ApiDB/EuPathDB Workshop

Solutions to UI Exercises
Eileen Kraemer, Brian Brunk
Monday, June 9th - 10:15 am

Exercise 1: Secreted Kinases


  1. Begin at the site: ui.cryptodb.org. Making use of the available queries and search strategy functionality, perform the following tasks:
  2. Identify all genes in C. parvum that are putative kinases (hint, use the keyword search). How many genes did you find?

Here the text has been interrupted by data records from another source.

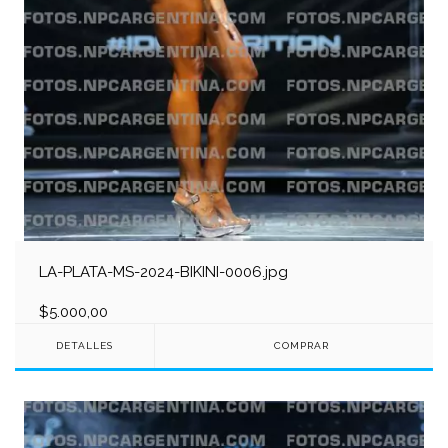
LA-PLATA-MS-2024-BIKINI-0006.jpg
$5.000,00
DETALLES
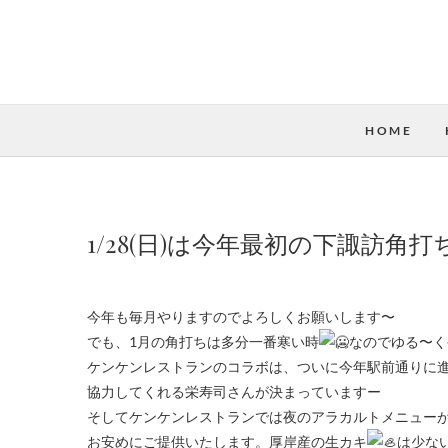
HOME
1/28(日)は今年最初の下諏訪角打ち
今年も毎月やりますのでよろしくお願いします〜
でも、1月の角打ちは多分一番寒い時
なのでゆる〜く
ケンケンレストランのコラボは、ついに今年駅前通りに
協力してくれる栄寿司さんが決まっていますー
そしてケンケンレストランでは夜のアラカルトメニュー
お安めにご提供いたします。厚岸産の生カキ
は少な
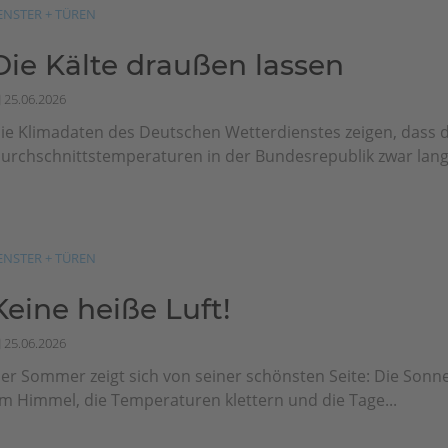
ENSTER + TÜREN
Die Kälte draußen lassen
25.06.2026
ie Klimadaten des Deutschen Wetterdienstes zeigen, dass d
urchschnittstemperaturen in der Bundesrepublik zwar langfr
ENSTER + TÜREN
Keine heiße Luft!
25.06.2026
er Sommer zeigt sich von seiner schönsten Seite: Die Sonn
m Himmel, die Temperaturen klettern und die Tage...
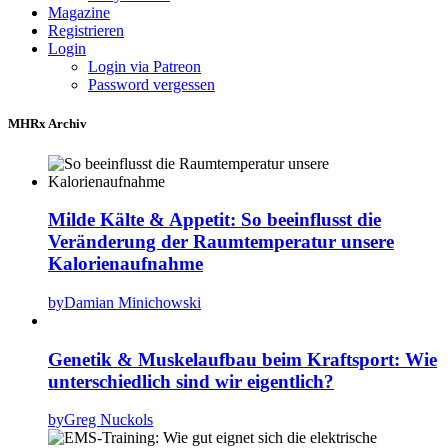
Magazine
Registrieren
Login
Login via Patreon
Password vergessen
MHRx Archiv
Milde Kälte & Appetit: So beeinflusst die
Veränderung der Raumtemperatur unsere
Kalorienaufnahme
by
Damian Minichowski
Genetik & Muskelaufbau beim Kraftsport: Wie
unterschiedlich sind wir eigentlich?
by
Greg Nuckols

    Enter 'kinase' in keyword search. See the "Results 274" in the box labeled Step 1.
    However, you'll note that this includes both C. hominis and C. parvum genes.
    We'll filter out the hominis genes in some of the following steps.
  3. Now, determine the subset of these that have a signal peptide (and thus may be secreted). How many genes are in the result now?

    Click on 'Add Step'.
    See the list of queries that appears.
    Click on 'Protein Features'.
    Now click on 'Predicted Signal Peptide'.
    Note that C. parvum is selected - this will limit our results to parvum genes.
    Accept the other default parameters.
    In the box on the right, note that "Intersect" is selected. (This is what we want).
    Now click on the "Run Step" box.
    Notice the pink box. It represents the result of combining the keyword query
    and the signal peptide query.
    We now have 6 genes in our result. Note that they are listed below.
    Note also that if you click on the Signal Peptide box (right now you need to click
    on the word "Signal Pep") that it turns pink and the results of the Signal Peptide
    query are shown in the listing below. Similarly, if you click on the "Keyword"
    text, then the Keyword box turns pink and the results of that query are shown
    in the list below.
  4. Further reduce the result to contain only those genes that have evidence for expression from EST alignment data. How many genes are in the result now? What are their gene ids?

    Click on 'Add Step'.
    See the list of queries that appears.
    Click on 'Transcript Expression'.
    Now click on 'EST evidence'.
    Click on "select all" under EST library, but accept all other advanced parameters.
    In the box on the right, note that "Intersect" is selected. (This is what we want).
    Now click on the "Run Step" box.
    See that we have 1 result .. cgd5_1470.
  5. Alter the search parameters to identify phosphatases rather than kinases. How many genes did you find? What are their gene ids?
  6. Edit the signal peptide query to match any of the advanced parameters rather than all of the advanced parameters. How does this affect the number of genes in the result?

Exercise 2 : Membrane phosphatases


  1. Making use of the available queries and search strategy functionality, find putative secreted or membrane bound enzymes that are between 10,000 and 50,000 molecular weight and have evidence for expression based on proteomics data.
  2. Identify all genes that contain a signal peptide OR (union) a transmembrane domain. How many genes did you find?
  3. Which of these have a GO term "catalytic activity"? How many genes are in the result now?
  4. Of these putative secreted enzymes, which have a molecular weight between 10000 and 50000 daltons? How many genes are in the result now?
  5. Finally, which of these also have evidence for expression in any experiment based on proteomics data? How many genes are in the result now? What are their gene_ids?